_Work to complete_
Set down the first line below and each line after it, ending with the one that holds "the tools needed". Pictures do not belong in the copy.

━━━━━━

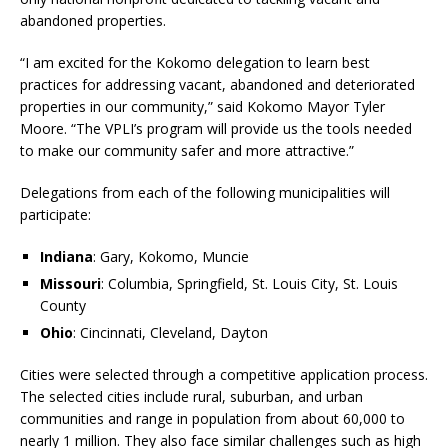
abandoned properties.
“I am excited for the Kokomo delegation to learn best
practices for addressing vacant, abandoned and deteriorated
properties in our community,” said Kokomo Mayor Tyler
Moore. “The VPLI’s program will provide us the tools needed
to make our community safer and more attractive.”
Delegations from each of the following municipalities will
participate:
Indiana
: Gary, Kokomo, Muncie
Missouri
: Columbia, Springfield, St. Louis City, St. Louis
County
Ohio
: Cincinnati, Cleveland, Dayton
Cities were selected through a competitive application process.
The selected cities include rural, suburban, and urban
communities and range in population from about 60,000 to
nearly 1 million. They also face similar challenges such as high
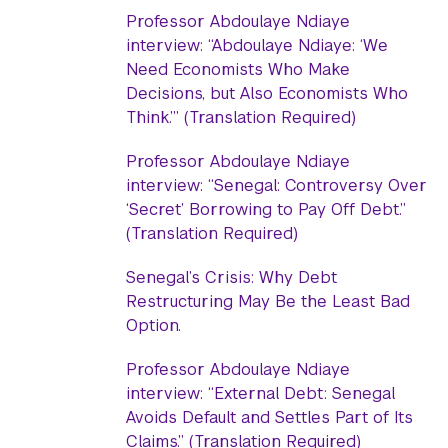
Professor Abdoulaye Ndiaye
interview: “Abdoulaye Ndiaye: ‘We
Need Economists Who Make
Decisions, but Also Economists Who
Think.’” (Translation Required)
Professor Abdoulaye Ndiaye
interview: “Senegal: Controversy Over
‘Secret’ Borrowing to Pay Off Debt.”
(Translation Required)
Senegal’s Crisis: Why Debt
Restructuring May Be the Least Bad
Option.
Professor Abdoulaye Ndiaye
interview: “External Debt: Senegal
Avoids Default and Settles Part of Its
Claims.” (Translation Required)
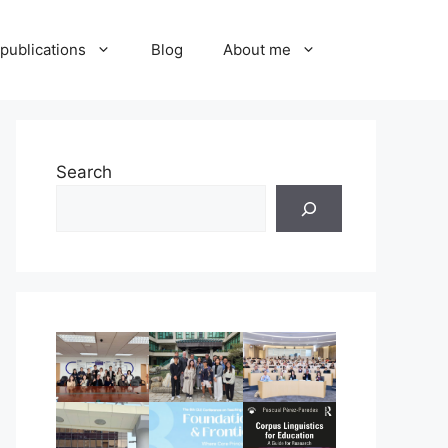
publications
Blog
About me
Search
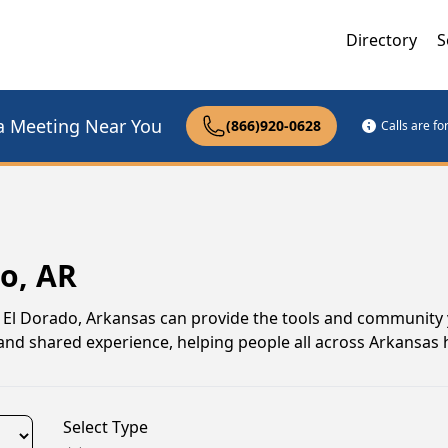
Directory
S
a Meeting Near You
(866)920-0628
Calls are f
o, AR
 in El Dorado, Arkansas can provide the tools and community
nd shared experience, helping people all across Arkansas 
Select Type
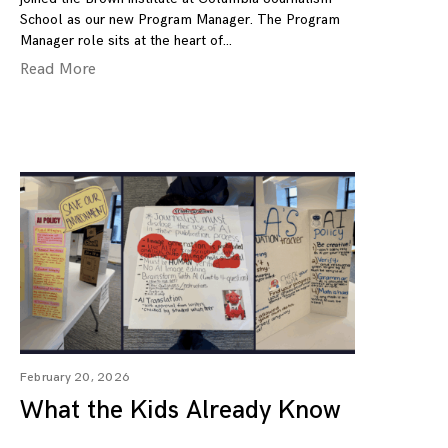
School as our new Program Manager. The Program
Manager role sits at the heart of
Read More
February 20, 2026
What the Kids Already Know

━━━━━━

_Answer to this task_
abandoned properties.
“I am excited for the Kokomo delegation to learn best
practices for addressing vacant, abandoned and deteriorated
properties in our community,” said Kokomo Mayor Tyler
Moore. “The VPLI’s program will provide us the tools needed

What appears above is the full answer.